§ HOW TO COMPLETE THIS TASK: Lines before the one containing "pixels, height=1505 pixels." are excluded; print that line and every line after it through the end of the material below, exactly.

┌──

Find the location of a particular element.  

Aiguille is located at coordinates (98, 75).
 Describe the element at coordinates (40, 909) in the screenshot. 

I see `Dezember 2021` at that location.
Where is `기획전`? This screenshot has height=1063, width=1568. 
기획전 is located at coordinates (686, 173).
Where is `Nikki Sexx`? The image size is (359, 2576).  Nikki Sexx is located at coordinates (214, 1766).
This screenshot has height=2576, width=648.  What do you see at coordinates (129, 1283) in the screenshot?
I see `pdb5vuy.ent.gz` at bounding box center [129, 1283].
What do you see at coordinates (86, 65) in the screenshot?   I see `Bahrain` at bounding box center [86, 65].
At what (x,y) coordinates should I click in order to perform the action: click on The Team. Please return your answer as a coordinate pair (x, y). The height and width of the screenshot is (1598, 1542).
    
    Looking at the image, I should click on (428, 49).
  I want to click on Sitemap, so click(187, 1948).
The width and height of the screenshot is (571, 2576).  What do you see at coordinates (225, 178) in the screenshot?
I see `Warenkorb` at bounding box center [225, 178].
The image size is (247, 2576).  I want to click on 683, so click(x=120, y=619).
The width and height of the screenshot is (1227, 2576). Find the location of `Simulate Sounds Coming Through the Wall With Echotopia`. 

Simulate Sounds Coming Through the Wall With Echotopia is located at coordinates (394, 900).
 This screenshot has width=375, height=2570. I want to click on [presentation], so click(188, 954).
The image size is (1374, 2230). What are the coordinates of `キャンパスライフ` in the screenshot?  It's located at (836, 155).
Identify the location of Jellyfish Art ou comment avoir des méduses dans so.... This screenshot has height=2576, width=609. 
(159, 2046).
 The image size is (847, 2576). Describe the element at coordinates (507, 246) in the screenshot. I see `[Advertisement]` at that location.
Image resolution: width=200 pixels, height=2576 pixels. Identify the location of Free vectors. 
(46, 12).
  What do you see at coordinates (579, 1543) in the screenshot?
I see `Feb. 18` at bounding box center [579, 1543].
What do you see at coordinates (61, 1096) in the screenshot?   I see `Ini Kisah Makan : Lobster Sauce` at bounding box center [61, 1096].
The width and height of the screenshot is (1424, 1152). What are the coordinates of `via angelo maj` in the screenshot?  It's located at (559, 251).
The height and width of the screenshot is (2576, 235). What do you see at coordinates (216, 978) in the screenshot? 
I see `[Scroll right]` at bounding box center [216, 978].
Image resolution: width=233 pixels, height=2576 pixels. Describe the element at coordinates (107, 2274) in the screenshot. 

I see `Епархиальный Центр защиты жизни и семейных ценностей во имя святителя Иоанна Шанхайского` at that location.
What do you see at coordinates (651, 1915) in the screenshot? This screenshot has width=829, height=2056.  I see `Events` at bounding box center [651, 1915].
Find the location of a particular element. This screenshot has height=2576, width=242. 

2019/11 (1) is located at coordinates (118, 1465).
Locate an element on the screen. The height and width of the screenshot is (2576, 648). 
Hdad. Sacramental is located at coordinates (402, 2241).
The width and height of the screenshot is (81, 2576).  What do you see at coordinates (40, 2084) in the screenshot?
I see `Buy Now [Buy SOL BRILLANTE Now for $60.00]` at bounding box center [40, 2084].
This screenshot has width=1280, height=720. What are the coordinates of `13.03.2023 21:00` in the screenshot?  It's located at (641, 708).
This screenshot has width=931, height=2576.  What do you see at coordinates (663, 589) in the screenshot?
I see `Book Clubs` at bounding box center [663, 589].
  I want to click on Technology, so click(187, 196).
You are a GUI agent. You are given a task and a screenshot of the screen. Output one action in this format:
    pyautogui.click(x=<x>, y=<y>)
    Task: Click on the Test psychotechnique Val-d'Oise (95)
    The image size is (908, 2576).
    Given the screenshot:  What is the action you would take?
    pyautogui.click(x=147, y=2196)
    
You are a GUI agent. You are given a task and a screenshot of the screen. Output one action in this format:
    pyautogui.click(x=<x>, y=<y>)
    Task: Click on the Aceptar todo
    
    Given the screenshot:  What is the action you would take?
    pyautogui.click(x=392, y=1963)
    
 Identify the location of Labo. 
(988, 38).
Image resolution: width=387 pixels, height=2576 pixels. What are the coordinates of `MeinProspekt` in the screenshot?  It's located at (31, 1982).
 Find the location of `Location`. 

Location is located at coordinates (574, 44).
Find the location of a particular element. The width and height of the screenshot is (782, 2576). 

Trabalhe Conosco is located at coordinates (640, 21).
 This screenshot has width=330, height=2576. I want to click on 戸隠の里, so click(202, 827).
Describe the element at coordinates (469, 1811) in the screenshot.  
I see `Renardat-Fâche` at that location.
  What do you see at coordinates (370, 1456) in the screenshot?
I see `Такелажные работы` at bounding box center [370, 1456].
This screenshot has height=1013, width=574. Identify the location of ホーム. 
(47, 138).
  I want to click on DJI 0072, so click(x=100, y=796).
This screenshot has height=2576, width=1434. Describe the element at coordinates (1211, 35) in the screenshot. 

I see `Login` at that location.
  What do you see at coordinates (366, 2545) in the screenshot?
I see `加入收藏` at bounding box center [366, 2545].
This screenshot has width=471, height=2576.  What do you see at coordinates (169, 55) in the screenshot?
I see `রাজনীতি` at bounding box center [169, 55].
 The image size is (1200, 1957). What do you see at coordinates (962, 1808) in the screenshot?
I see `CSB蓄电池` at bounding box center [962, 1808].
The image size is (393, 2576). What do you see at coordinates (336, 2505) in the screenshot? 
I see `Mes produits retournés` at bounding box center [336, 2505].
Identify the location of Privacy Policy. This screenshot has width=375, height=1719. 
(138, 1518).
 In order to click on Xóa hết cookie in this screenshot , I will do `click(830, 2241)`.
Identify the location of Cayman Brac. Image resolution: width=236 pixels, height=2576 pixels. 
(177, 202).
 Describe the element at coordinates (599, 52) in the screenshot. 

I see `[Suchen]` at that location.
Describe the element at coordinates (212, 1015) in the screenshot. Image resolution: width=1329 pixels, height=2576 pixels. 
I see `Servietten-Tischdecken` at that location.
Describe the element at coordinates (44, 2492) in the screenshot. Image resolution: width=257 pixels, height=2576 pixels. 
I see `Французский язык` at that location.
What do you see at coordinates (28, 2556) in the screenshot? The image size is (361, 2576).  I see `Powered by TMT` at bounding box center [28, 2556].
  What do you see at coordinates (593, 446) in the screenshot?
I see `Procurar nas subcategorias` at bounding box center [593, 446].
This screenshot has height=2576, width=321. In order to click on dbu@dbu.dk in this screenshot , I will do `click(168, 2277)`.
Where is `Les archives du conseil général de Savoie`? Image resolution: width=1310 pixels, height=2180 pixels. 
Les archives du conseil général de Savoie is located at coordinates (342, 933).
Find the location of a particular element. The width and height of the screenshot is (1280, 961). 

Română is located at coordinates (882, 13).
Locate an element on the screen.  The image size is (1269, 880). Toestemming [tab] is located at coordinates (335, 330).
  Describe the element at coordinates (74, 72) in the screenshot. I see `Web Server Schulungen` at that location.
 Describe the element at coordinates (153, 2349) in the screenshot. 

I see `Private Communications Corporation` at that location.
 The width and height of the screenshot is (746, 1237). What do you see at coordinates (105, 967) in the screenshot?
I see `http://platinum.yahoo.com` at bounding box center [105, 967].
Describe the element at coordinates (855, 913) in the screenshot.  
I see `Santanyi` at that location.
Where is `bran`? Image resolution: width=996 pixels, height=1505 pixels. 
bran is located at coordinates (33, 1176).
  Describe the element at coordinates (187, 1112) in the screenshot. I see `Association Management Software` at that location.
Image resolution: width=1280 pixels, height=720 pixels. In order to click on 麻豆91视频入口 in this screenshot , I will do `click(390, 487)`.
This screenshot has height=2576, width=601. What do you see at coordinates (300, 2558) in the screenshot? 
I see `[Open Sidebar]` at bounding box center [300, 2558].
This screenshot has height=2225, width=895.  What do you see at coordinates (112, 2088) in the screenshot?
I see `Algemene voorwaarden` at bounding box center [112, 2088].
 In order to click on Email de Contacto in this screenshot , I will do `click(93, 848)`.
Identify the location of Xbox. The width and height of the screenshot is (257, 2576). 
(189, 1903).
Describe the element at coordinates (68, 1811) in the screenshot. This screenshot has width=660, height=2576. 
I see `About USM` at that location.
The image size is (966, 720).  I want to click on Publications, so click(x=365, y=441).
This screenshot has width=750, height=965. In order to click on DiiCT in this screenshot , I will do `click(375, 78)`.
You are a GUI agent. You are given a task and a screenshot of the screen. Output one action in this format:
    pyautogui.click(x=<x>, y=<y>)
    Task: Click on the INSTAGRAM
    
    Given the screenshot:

└──

§ FINISHED TASK:
Where is `bran`? Image resolution: width=996 pixels, height=1505 pixels. 
bran is located at coordinates (33, 1176).
  Describe the element at coordinates (187, 1112) in the screenshot. I see `Association Management Software` at that location.
Image resolution: width=1280 pixels, height=720 pixels. In order to click on 麻豆91视频入口 in this screenshot , I will do `click(390, 487)`.
This screenshot has height=2576, width=601. What do you see at coordinates (300, 2558) in the screenshot? 
I see `[Open Sidebar]` at bounding box center [300, 2558].
This screenshot has height=2225, width=895.  What do you see at coordinates (112, 2088) in the screenshot?
I see `Algemene voorwaarden` at bounding box center [112, 2088].
 In order to click on Email de Contacto in this screenshot , I will do `click(93, 848)`.
Identify the location of Xbox. The width and height of the screenshot is (257, 2576). 
(189, 1903).
Describe the element at coordinates (68, 1811) in the screenshot. This screenshot has width=660, height=2576. 
I see `About USM` at that location.
The image size is (966, 720).  I want to click on Publications, so click(x=365, y=441).
This screenshot has width=750, height=965. In order to click on DiiCT in this screenshot , I will do `click(375, 78)`.
You are a GUI agent. You are given a task and a screenshot of the screen. Output one action in this format:
    pyautogui.click(x=<x>, y=<y>)
    Task: Click on the INSTAGRAM
    
    Given the screenshot:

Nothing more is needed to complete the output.